| In
the realm of core strength fitness, certain exercises focus on
building power in the back and thighs without ignoring the major
muscles in the abdomen. Although, these exercises may not seem
challenging to the body, performing the movements will reveal
another story. The
Bridge
Visualize that your
body is an end table. Lay on your back on the floor while keeping
the body in a straight line to maintain balance. Gingerly lift
up your body using your feet and hands to leverage the rest
of your body. Focus on tightening the abdominals by pulling
it in the direction of the spine. Breathe at a normal pace while
holding the position for 20-30 seconds. To maximize the benefits
of the exercise, increase holding the position 10 seconds.
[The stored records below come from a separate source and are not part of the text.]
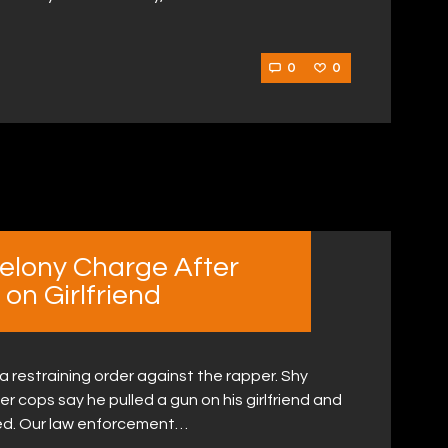
0
0
Felony Charge After
on Girlfriend
r a restraining order against the rapper. Shy
r cops say he pulled a gun on his girlfriend and
ed. Our law enforcement…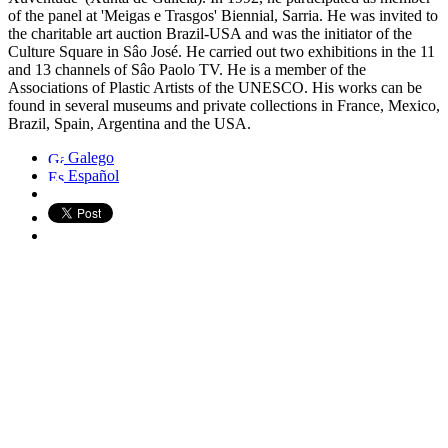
of the panel at 'Meigas e Trasgos' Biennial, Sarria. He was invited to
the charitable art auction Brazil-USA and was the initiator of the
Culture Square in Sâo José. He carried out two exhibitions in the 11
and 13 channels of Sâo Paolo TV. He is a member of the
Associations of Plastic Artists of the UNESCO. His works can be
found in several museums and private collections in France, Mexico,
Brazil, Spain, Argentina and the USA.
Galego
Español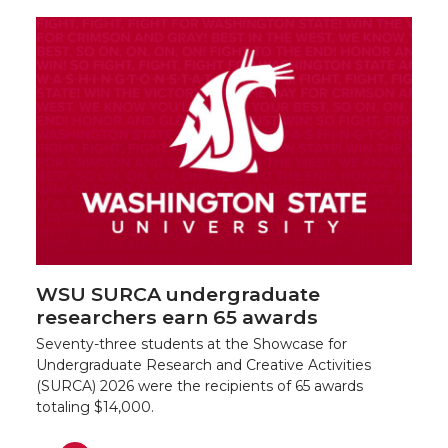
WSU SURCA undergraduate
researchers earn 65 awards
Seventy-three students at the Showcase for
Undergraduate Research and Creative Activities
(SURCA) 2026 were the recipients of 65 awards
totaling $14,000.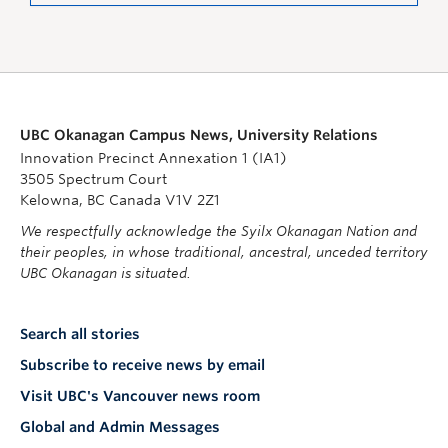
UBC Okanagan Campus News, University Relations
Innovation Precinct Annexation 1 (IA1)
3505 Spectrum Court
Kelowna, BC Canada V1V 2Z1
We respectfully acknowledge the Syilx Okanagan Nation and
their peoples, in whose traditional, ancestral, unceded territory
UBC Okanagan is situated.
Search all stories
Subscribe to receive news by email
Visit UBC's Vancouver news room
Global and Admin Messages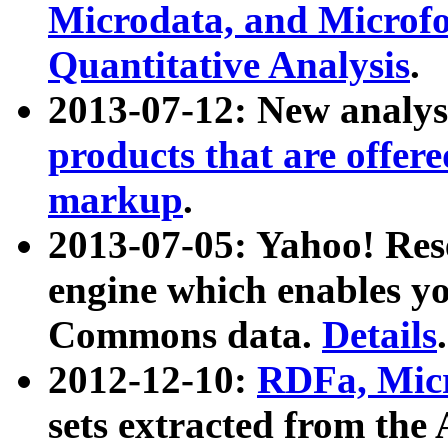
Microdata, and Microfo
Quantitative Analysis
.
2013-07-12: New analys
products that are offer
markup
.
2013-07-05: Yahoo! Res
engine which enables y
Commons data.
Details
.
2012-12-10:
RDFa, Micr
sets extracted from t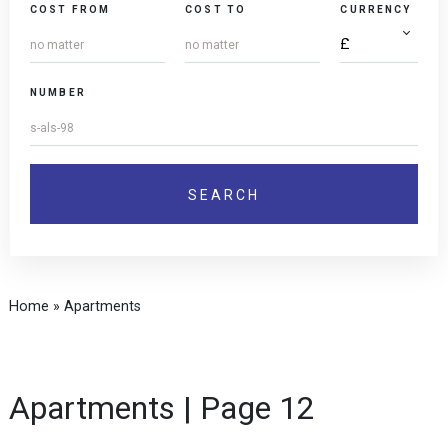
COST FROM
COST TO
CURRENCY
NUMBER
Home
»
Apartments
Apartments | Page 12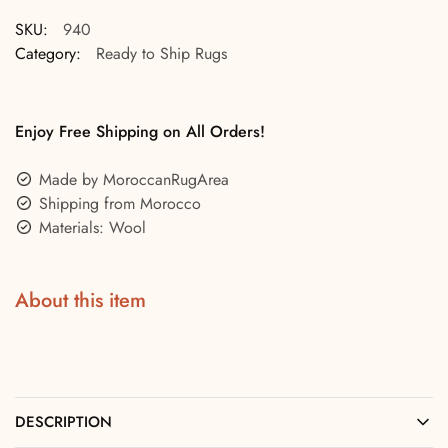
SKU:
940
Category:
Ready to Ship Rugs
Enjoy Free Shipping on All Orders!
Made by MoroccanRugArea
Shipping from Morocco
Materials: Wool
About this item
DESCRIPTION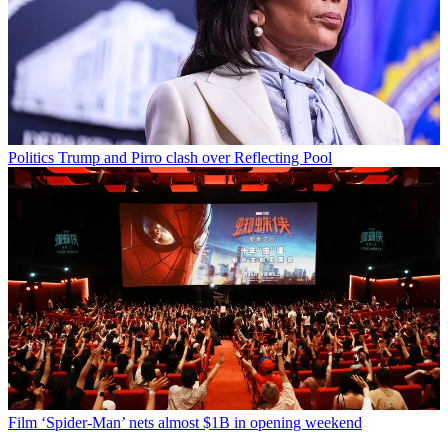
Politics
Trump and Pirro clash over Reflecting Pool
Film
‘Spider-Man’ nets almost $1B in opening weekend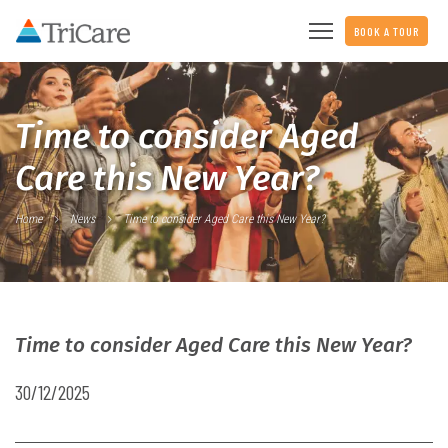
BOOK A TOUR
Time to consider Aged
Care this New Year?
Home
News
Time to consider Aged Care this New Year?
Time to consider Aged Care this New Year?
30/12/2025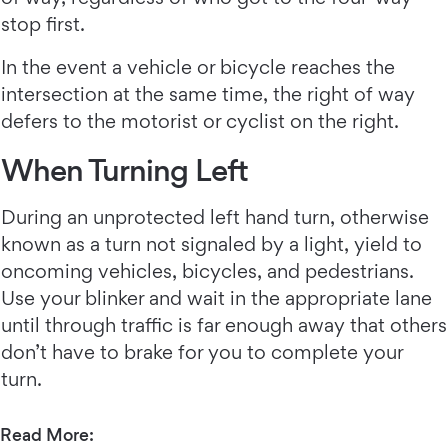
stop first.
In the event a vehicle or bicycle reaches the
intersection at the same time, the right of way
defers to the motorist or cyclist on the right.
When Turning Left
During an unprotected left hand turn, otherwise
known as a turn not signaled by a light, yield to
oncoming vehicles, bicycles, and pedestrians.
Use your blinker and wait in the appropriate lane
until through traffic is far enough away that others
don’t have to brake for you to complete your
turn.
Read More: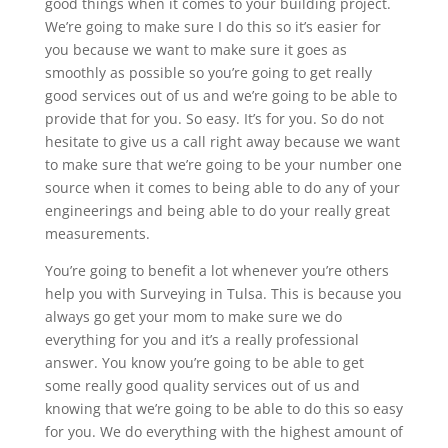
good things when it comes to your building project.
We’re going to make sure I do this so it’s easier for
you because we want to make sure it goes as
smoothly as possible so you’re going to get really
good services out of us and we’re going to be able to
provide that for you. So easy. It’s for you. So do not
hesitate to give us a call right away because we want
to make sure that we’re going to be your number one
source when it comes to being able to do any of your
engineerings and being able to do your really great
measurements.
You’re going to benefit a lot whenever you’re others
help you with Surveying in Tulsa. This is because you
always go get your mom to make sure we do
everything for you and it’s a really professional
answer. You know you’re going to be able to get
some really good quality services out of us and
knowing that we’re going to be able to do this so easy
for you. We do everything with the highest amount of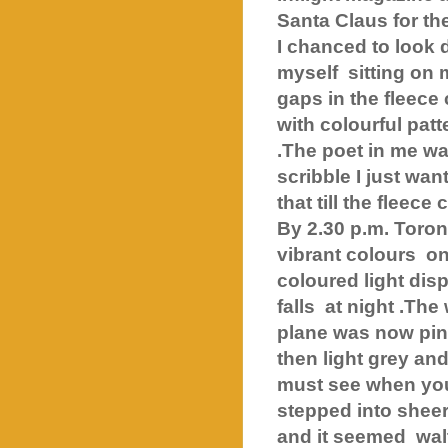
Santa Claus for th
I chanced to look 
myself sitting on 
gaps in the fleece
with colourful pat
.The poet in me wa
scribble I just wan
that till the fleece
By 2.30 p.m. Toro
vibrant colours
on
coloured light dis
falls
at night .The
plane was now pin
then light grey an
must see when you
stepped into shee
and it seemed
wal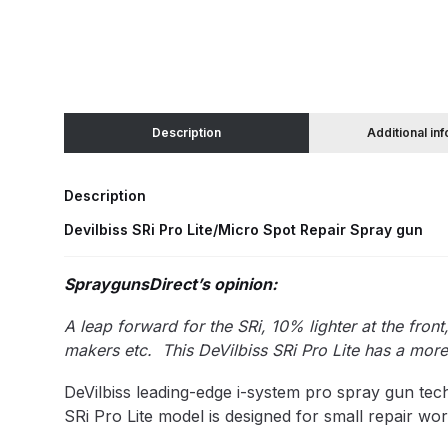
Binks DeVilbiss JGA PRO Conventional Pressure
Binks DeVilbiss JGA PRO Conventional Suction 
Description
Additional in
Binks DeVilbiss PRO Lite E Conventional Pressur
Description
Binks DeVilbiss SRi PRO Lite Micro Spot Repair 
Devilbiss SRi Pro Lite/Micro Spot Repair Spray gun
Dangerous Goods Shipping
Delivery and Returns
SpraygunsDirect’s opinion:
DeVilbiss Advance HD Conventional Spray Gun S
A leap forward for the SRi, 10% lighter at the fron
makers etc. This DeVilbiss SRi Pro Lite has a more
DeVilbiss Binks Pressure Feed Tank (83C-210-B)
DeVilbiss leading-edge i-system pro spray gun tec
SRi Pro Lite model is designed for small repair wor
DeVilbiss DAGR Air Brush Spare Parts Breakdown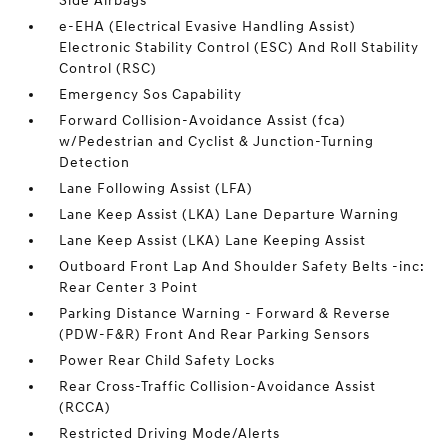
Side Airbags
e-EHA (Electrical Evasive Handling Assist)
Electronic Stability Control (ESC) And Roll Stability
Control (RSC)
Emergency Sos Capability
Forward Collision-Avoidance Assist (fca)
w/Pedestrian and Cyclist & Junction-Turning
Detection
Lane Following Assist (LFA)
Lane Keep Assist (LKA) Lane Departure Warning
Lane Keep Assist (LKA) Lane Keeping Assist
Outboard Front Lap And Shoulder Safety Belts -inc:
Rear Center 3 Point
Parking Distance Warning - Forward & Reverse
(PDW-F&R) Front And Rear Parking Sensors
Power Rear Child Safety Locks
Rear Cross-Traffic Collision-Avoidance Assist
(RCCA)
Restricted Driving Mode/Alerts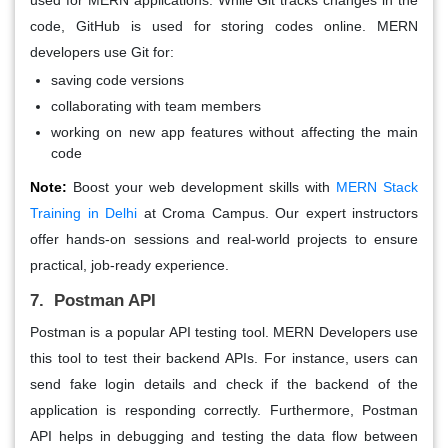
code, GitHub is used for storing codes online. MERN
developers use Git for:
saving code versions
collaborating with team members
working on new app features without affecting the main
code
Note:
Boost your web development skills with
MERN Stack
Training in Delhi
at Croma Campus. Our expert instructors
offer hands-on sessions and real-world projects to ensure
practical, job-ready experience.
7. Postman API
Postman is a popular API testing tool. MERN Developers use
this tool to test their backend APIs. For instance, users can
send fake login details and check if the backend of the
application is responding correctly. Furthermore, Postman
API helps in debugging and testing the data flow between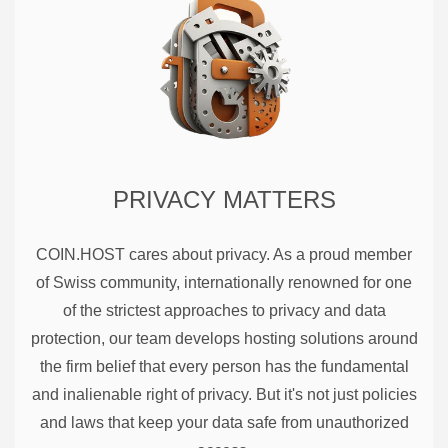
PRIVACY MATTERS
COIN.HOST cares about privacy. As a proud member
of Swiss community, internationally renowned for one
of the strictest approaches to privacy and data
protection, our team develops hosting solutions around
the firm belief that every person has the fundamental
and inalienable right of privacy. But it's not just policies
and laws that keep your data safe from unauthorized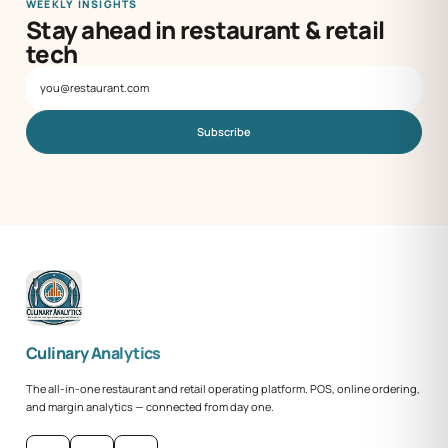
WEEKLY INSIGHTS
Stay ahead in restaurant & retail
tech
Subscribe
Culinary Analytics
The all-in-one restaurant and retail operating platform. POS, online ordering,
and margin analytics — connected from day one.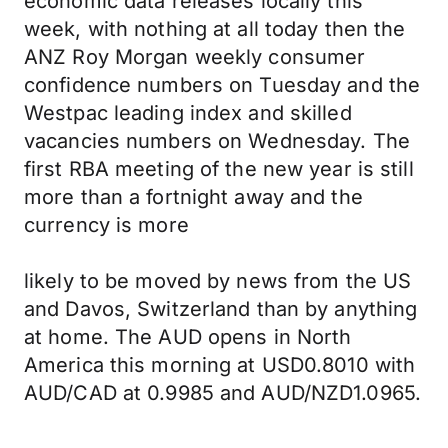
economic data releases locally this
week, with nothing at all today then the
ANZ Roy Morgan weekly consumer
confidence numbers on Tuesday and the
Westpac leading index and skilled
vacancies numbers on Wednesday. The
first RBA meeting of the new year is still
more than a fortnight away and the
currency is more
likely to be moved by news from the US
and Davos, Switzerland than by anything
at home. The AUD opens in North
America this morning at USD0.8010 with
AUD/CAD at 0.9985 and AUD/NZD1.0965.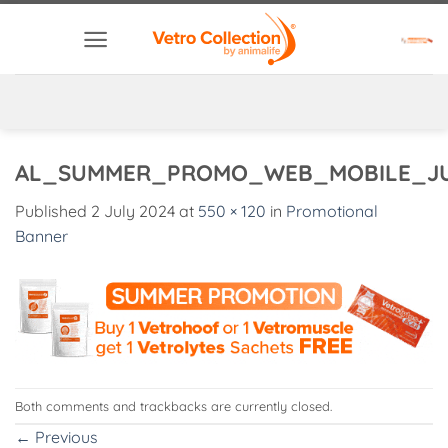
Skip
to
content
AL_SUMMER_PROMO_WEB_MOBILE_J
Published
2 July 2024
at
550 × 120
in
Promotional
Banner
Both comments and trackbacks are currently closed.
←
Previous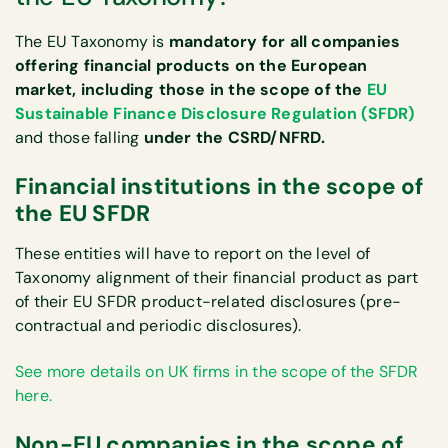
The EU Taxonomy is
mandatory for all companies
offering financial products on the European
market, including those in the scope of the
EU
Sustainable Finance Disclosure Regulation (SFDR)
and those falling
under the CSRD/NFRD.
Financial institutions in the scope of
the EU SFDR
These entities will have to report on the level of
Taxonomy alignment of their financial product as part
of their EU SFDR product-related disclosures (pre-
contractual and periodic disclosures).
See more details on UK firms in the scope of the SFDR
here.
Non-EU companies in the scope of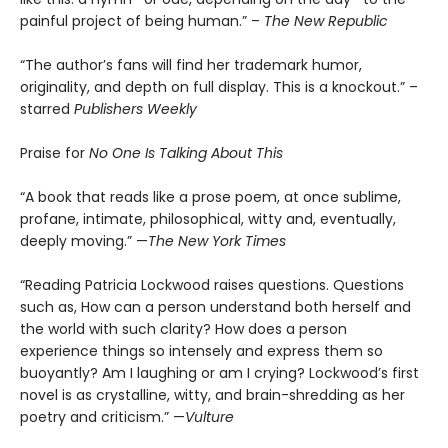
painful project of being human.” –
The New Republic
“The author’s fans will find her trademark humor,
originality, and depth on full display. This is a knockout.” –
starred
Publishers Weekly
Praise for
No One Is Talking About This
“A book that reads like a prose poem, at once sublime,
profane, intimate, philosophical, witty and, eventually,
deeply moving.” —
The New York Times
“Reading Patricia Lockwood raises questions. Questions
such as, How can a person understand both herself and
the world with such clarity? How does a person
experience things so intensely and express them so
buoyantly? Am I laughing or am I crying? Lockwood’s first
novel is as crystalline, witty, and brain-shredding as her
poetry and criticism.” —
Vulture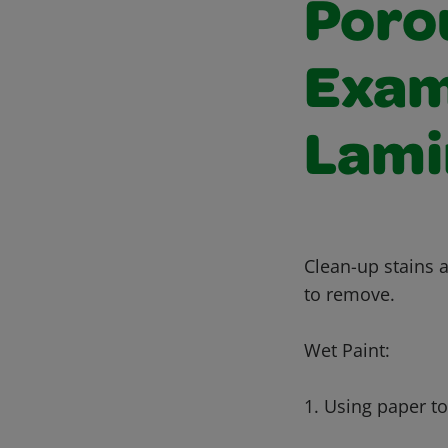
Poro
Exam
Lami
Clean-up stains a
to remove.
Wet Paint:
1. Using paper t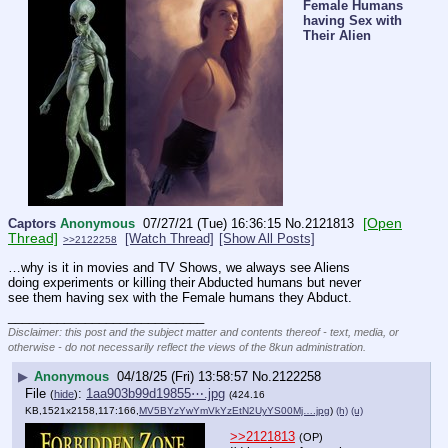
Female Humans
having Sex with
Their Alien
[Open
Captors
Anonymous
07/27/21 (Tue) 16:36:15
No.
2121813
Thread]
[Watch Thread]
[Show All Posts]
>>2122258
…why is it in movies and TV Shows, we always see Aliens 
doing experiments or killing their Abducted humans but never 
see them having sex with the Female humans they Abduct.
____________________________
Disclaimer: this post and the subject matter and contents thereof - text, media, or
otherwise - do not necessarily reflect the views of the 8kun administration.
▶
Anonymous
04/18/25 (Fri) 13:58:57
No.
2122258
File
:
1aa903b99d19855⋯.jpg
(
hide
)
(424.16
KB,1521x2158,117:166,
MV5BYzYwYmVkYzEtN2UyYS00Mj….jpg
)
(h)
(u)
>>2121813
(OP)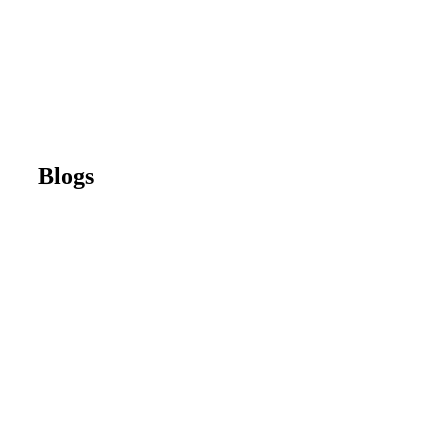
Blogs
Alternatively,
try lifting one foot off the ground for five seconds while holding
the position for five more seconds.
The Caliente Rotini
Lin you’re the right
side with your arm resting underneath the head. For support,
position the left palm in front of your body. Bring your left
knee toward your chest. Next rotate the hip so the knee is pointing
in the direction of the floor. Flex the left foot so the heel
is adjacent to the ceiling. Then for full range motion, lift
the leg and swing it in an oval direction. Do 20 movements before
switching sides.
The Super
During the course
of a core strengthening program, it is easy to forget the back
muscles. The super man is an exceptional exercise to add to
a fitness program for building strength in the lower back.
Lie face down on
a work-out mat or floor. Extend the arm and legs outward. Keeping
both the legs and arms straight, elevate your arms and legs
from the ground simultaneously. Hold the position for 6-10 seconds.